Exercise aim: Reproduce the closing run of lines below verbatim, from the line that contains "(active_admin.css isn’t precompiled)" up to and including the final line.

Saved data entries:

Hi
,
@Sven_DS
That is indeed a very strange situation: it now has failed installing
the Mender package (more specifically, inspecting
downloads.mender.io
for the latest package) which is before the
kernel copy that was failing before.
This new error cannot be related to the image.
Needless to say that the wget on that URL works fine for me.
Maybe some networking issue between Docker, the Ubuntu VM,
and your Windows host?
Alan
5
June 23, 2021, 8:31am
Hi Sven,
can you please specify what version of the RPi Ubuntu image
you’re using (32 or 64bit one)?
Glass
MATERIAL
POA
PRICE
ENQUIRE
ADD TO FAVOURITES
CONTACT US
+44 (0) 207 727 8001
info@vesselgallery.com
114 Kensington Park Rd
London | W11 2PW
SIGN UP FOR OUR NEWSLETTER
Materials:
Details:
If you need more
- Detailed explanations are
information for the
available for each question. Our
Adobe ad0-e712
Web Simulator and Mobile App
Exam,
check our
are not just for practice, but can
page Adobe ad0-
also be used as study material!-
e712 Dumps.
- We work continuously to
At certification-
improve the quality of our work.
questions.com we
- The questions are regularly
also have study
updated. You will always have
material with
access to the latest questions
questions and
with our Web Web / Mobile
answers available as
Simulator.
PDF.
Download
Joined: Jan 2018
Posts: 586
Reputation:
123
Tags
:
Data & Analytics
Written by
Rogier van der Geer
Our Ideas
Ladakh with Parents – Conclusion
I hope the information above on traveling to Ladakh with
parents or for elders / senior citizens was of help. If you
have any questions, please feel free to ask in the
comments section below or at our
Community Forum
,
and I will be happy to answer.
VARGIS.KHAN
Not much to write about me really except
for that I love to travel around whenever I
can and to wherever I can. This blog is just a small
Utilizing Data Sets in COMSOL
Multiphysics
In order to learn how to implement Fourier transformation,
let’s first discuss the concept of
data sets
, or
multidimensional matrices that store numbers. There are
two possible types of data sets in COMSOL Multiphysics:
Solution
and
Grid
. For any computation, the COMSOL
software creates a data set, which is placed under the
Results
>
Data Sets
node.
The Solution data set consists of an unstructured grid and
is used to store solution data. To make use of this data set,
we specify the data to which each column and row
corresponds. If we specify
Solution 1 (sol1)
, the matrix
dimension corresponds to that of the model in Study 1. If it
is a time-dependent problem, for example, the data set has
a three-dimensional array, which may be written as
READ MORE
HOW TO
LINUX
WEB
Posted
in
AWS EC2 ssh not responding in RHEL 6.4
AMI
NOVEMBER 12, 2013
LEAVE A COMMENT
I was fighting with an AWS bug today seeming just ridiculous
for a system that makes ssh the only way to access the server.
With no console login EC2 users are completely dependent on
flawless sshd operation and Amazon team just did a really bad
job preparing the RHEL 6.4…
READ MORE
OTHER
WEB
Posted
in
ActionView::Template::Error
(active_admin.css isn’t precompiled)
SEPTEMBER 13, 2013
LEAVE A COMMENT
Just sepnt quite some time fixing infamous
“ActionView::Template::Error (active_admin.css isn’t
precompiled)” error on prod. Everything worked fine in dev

Result for this exercise:
(active_admin.css isn’t precompiled)
SEPTEMBER 13, 2013
LEAVE A COMMENT
Just sepnt quite some time fixing infamous
“ActionView::Template::Error (active_admin.css isn’t
precompiled)” error on prod. Everything worked fine in dev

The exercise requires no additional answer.